The cloud frontier still leads on raw quality: gpt-4.1-mini tops this edition at 96%. But the real story is local. Running fully on‑device, Gemma‑4 E4B — only about 4 billion effective parameters — lands right alongside the cloud at 89%, passing every must‑have gate. Privacy with essentially no quality penalty. The one cost is speed: roughly 7× slower than Gemini (~33 s vs ~4.8 s per turn on a MacBook Air (M3)). Tolerable — and analysis runs in the background, so you keep writing while it works.
Gemma‑4 E4B on‑device, all 5 must‑haves passed — vs 96% for the cloud frontier.

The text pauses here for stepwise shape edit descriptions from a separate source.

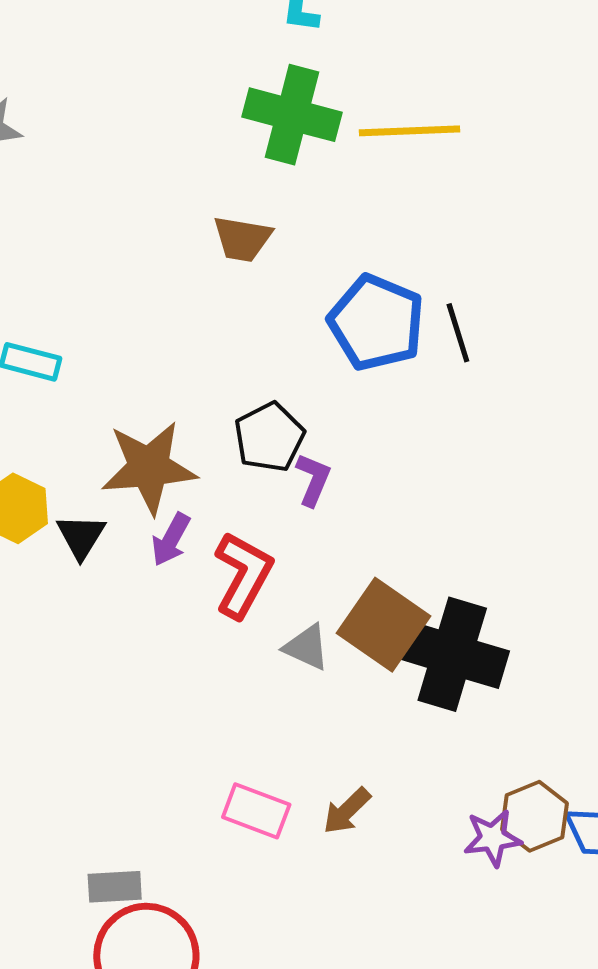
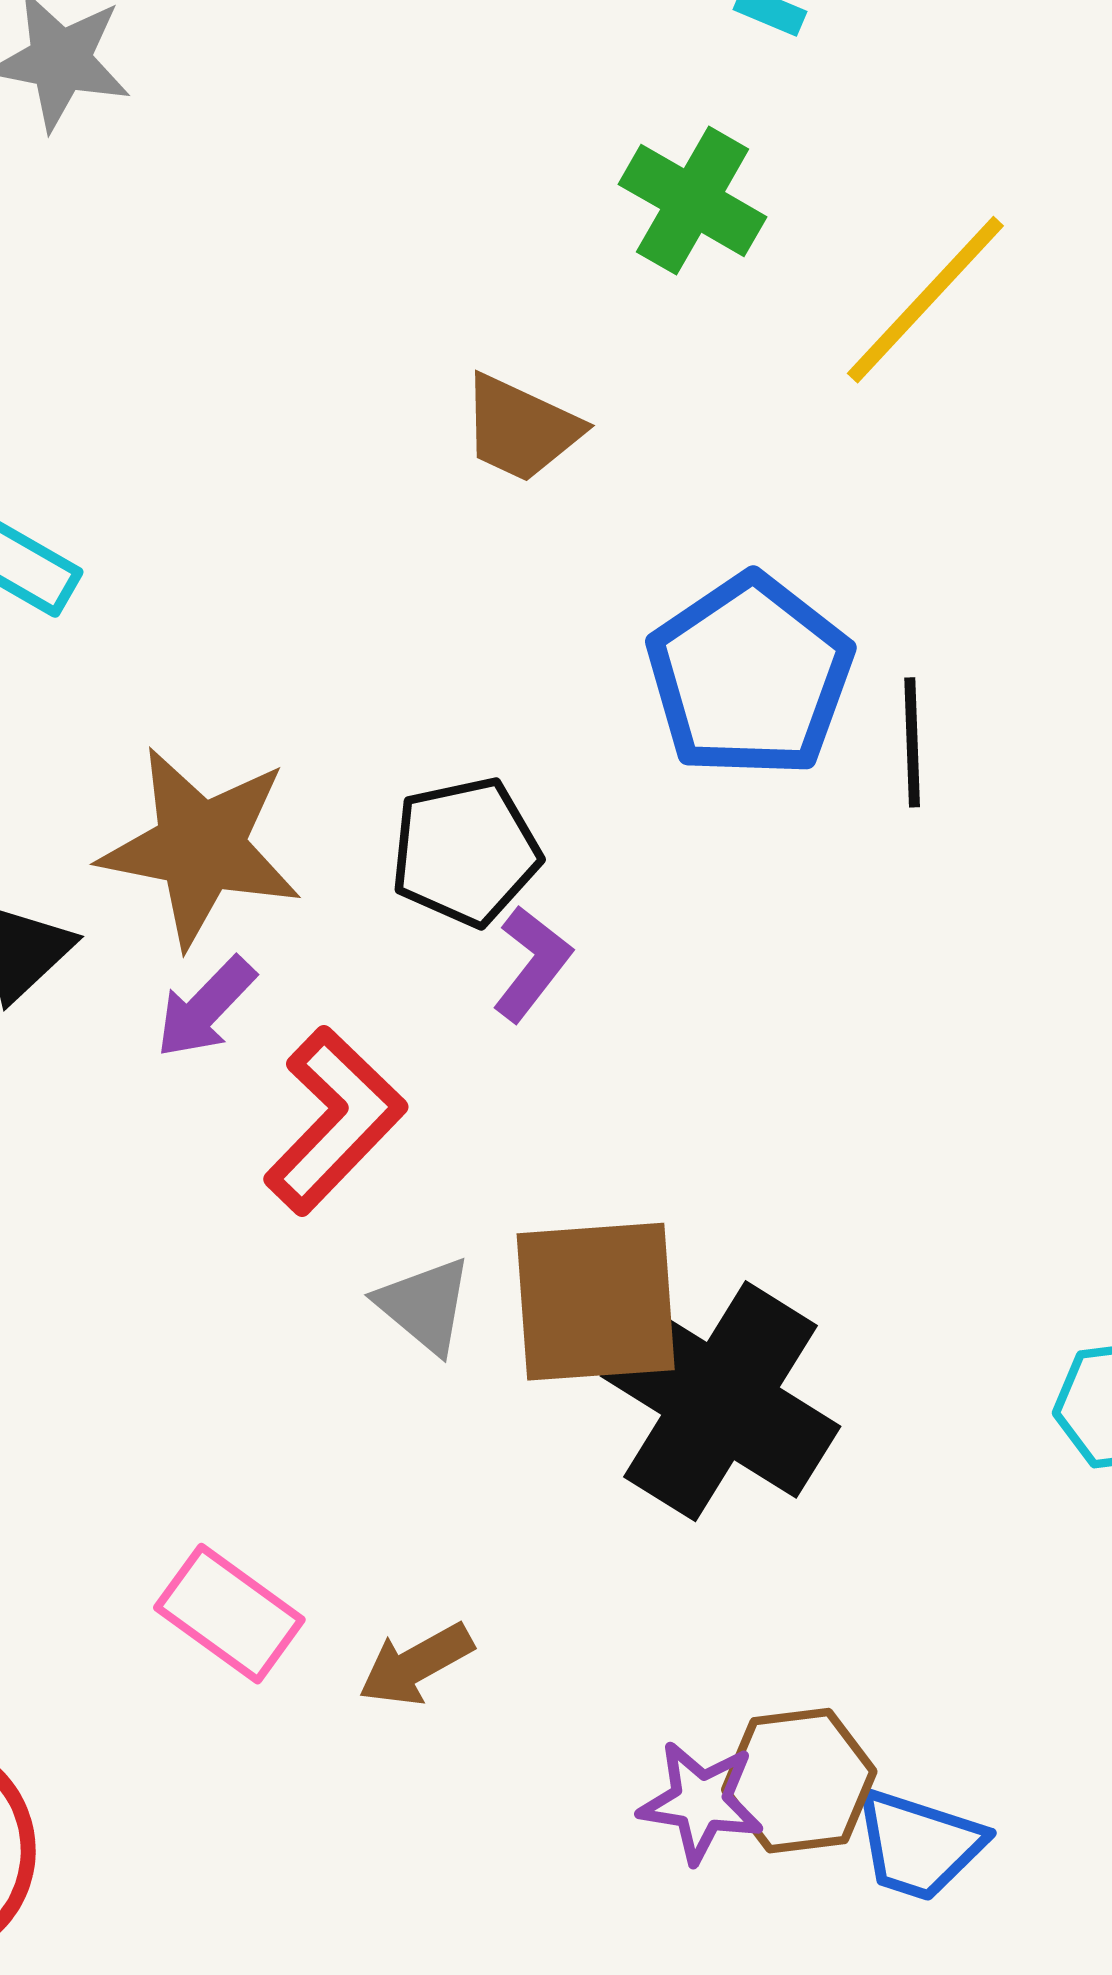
green cross: (292, 115) -> (693, 201), size x0.7
yellow line: (410, 131) -> (925, 300), turned -60
brown square: (384, 625) -> (596, 1302), turned 36

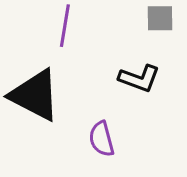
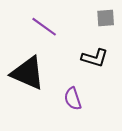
purple line: (65, 26) -> (44, 27), turned -60

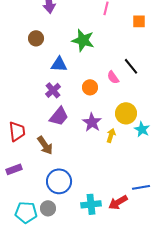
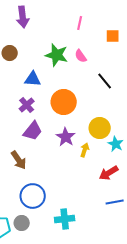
pink semicircle: (113, 77) -> (81, 56), moved
orange circle: (90, 87) -> (64, 102), size x1.6
red arrow: (118, 202) -> (109, 173), moved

slower than Gemini (~33 s vs ~4.8 s/turn). But it runs in the background.
Nothing leaves your machine. No API keys, no upload — the whole novel stays local.
| # | Model | Quality | Speed | Verdict | Must‑have | |
|---|---|---|---|---|---|---|
| 1 | gpt-4.1-mini openai | 96% | 2.7 s/turn | pass | 5/5 | read full report → |
| 2 | gemini-2.5-flash gemini | 89% | 4.8 s/turn | flag | 4/5 | read full report → |
| 3 | google/gemma-4-e4b lmstudio · on‑device | 89% | 33 s/turn | pass | 5/5 | read full report → |
Every model analyses the same four chapters of Dracula through TalePal's full pipeline — character extraction, role classification, plot phases, quotes. The output is then graded against a hand‑built golden reference: the answer key a careful human reader would write.
Two must‑have gates sit on top of the weighted score: the protagonist and antagonist must be identified correctly. A model can write beautifully and still be flagged if it misses the villain. Every attributed quote is also verified against the source text — invented lines are caught, not rewarded.
Speed is measured separately, as average response time per chat turn, so the same machine's local‑vs‑cloud latency is comparable.